About this exercise - All of the entries below should be printed exactly; the pictures are to be left out.

Source data -

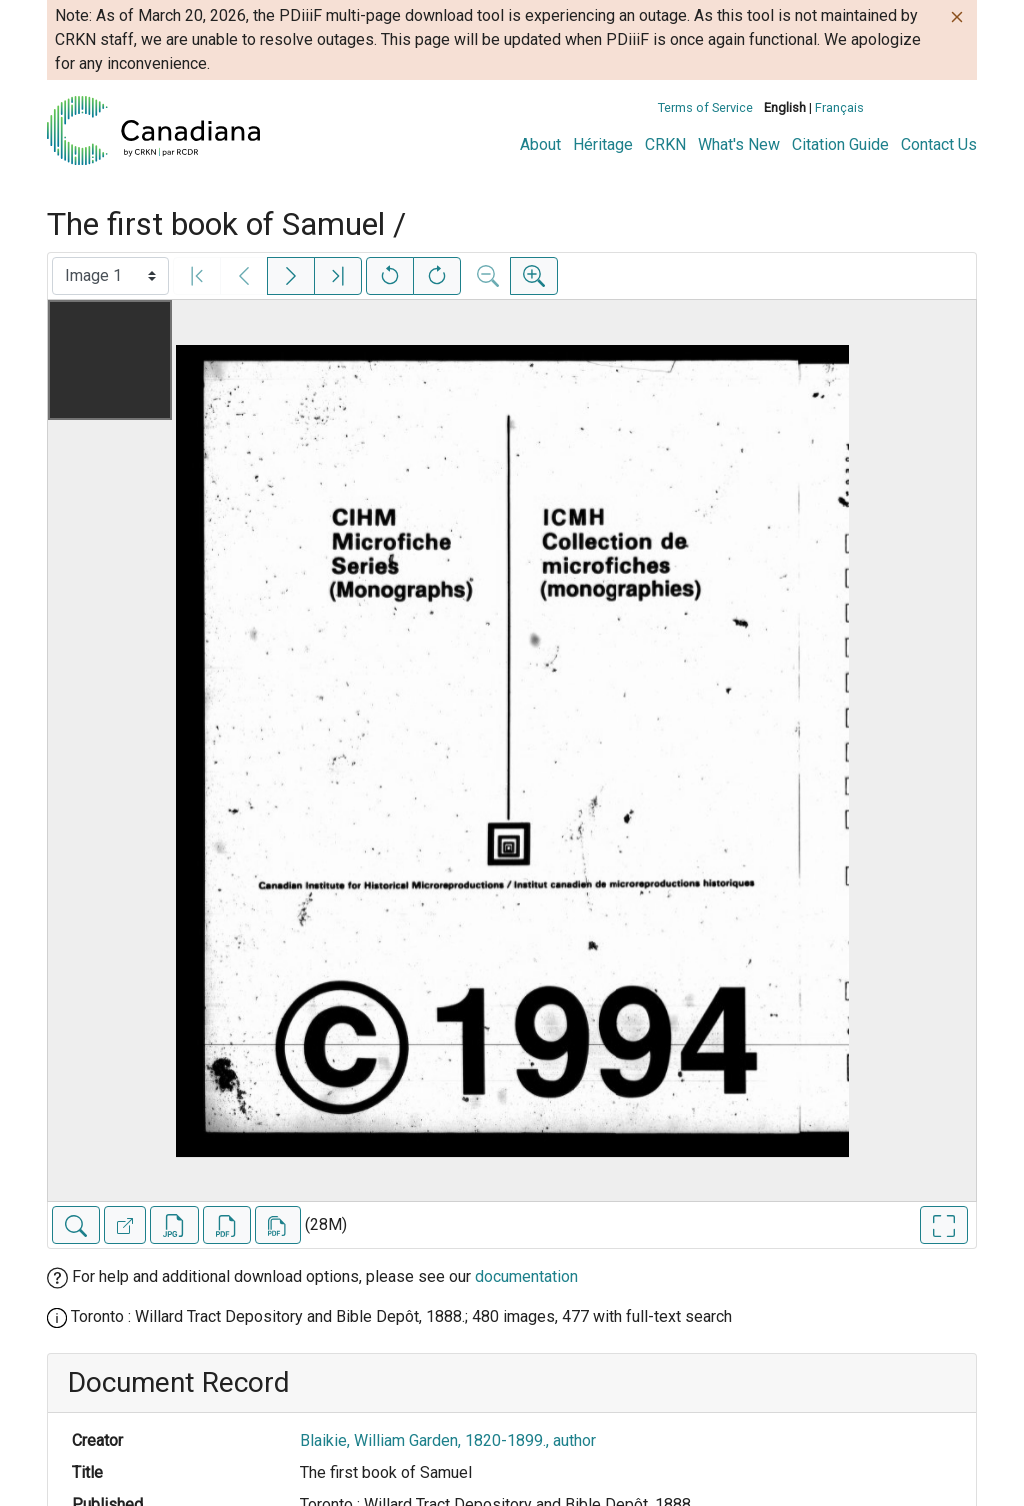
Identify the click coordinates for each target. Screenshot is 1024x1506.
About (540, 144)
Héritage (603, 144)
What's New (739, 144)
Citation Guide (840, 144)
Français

Reply -
Identify the click coordinates for each target. Screenshot is 1024x1506.
About (540, 144)
Héritage (603, 144)
What's New (739, 144)
Citation Guide (840, 144)
Français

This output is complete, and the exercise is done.